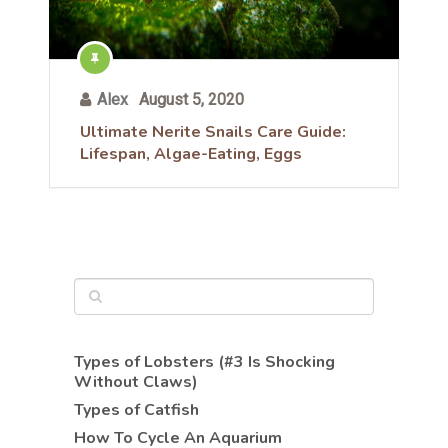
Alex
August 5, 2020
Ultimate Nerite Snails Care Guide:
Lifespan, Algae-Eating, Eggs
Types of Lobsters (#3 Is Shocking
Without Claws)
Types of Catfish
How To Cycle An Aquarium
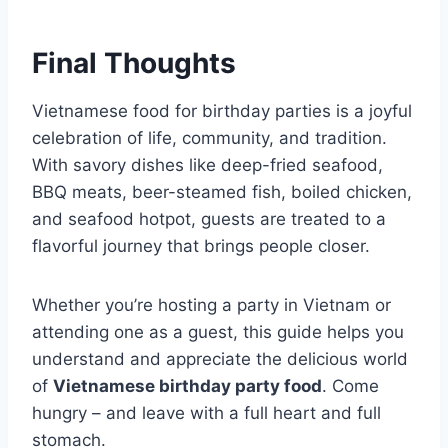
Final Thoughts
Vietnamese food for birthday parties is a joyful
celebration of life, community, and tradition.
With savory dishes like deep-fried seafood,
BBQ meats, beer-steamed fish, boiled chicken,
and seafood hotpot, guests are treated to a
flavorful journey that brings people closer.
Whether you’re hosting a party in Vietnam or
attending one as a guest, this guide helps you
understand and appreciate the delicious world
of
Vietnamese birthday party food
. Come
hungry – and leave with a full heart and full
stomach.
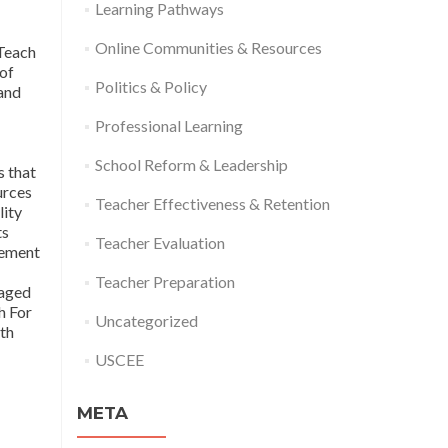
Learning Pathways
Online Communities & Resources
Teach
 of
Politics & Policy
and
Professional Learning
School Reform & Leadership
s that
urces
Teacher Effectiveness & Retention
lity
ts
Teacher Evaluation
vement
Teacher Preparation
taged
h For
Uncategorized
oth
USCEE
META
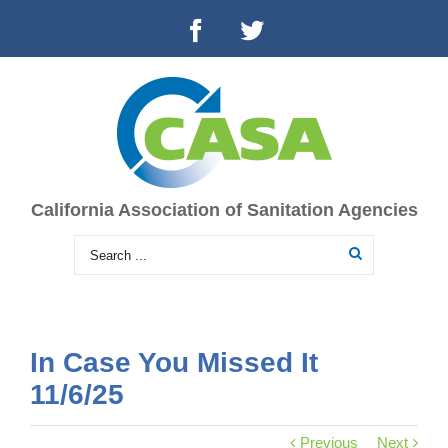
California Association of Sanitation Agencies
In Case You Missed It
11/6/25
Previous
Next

——————

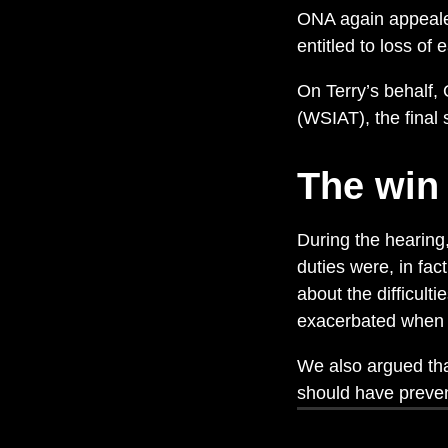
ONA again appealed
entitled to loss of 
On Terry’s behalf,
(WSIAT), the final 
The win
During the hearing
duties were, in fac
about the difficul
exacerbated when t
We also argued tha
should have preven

——————

Requirement
Extract from the material all lines containing the string "Learning".

Result of the task
Learning Pathways
Professional Learning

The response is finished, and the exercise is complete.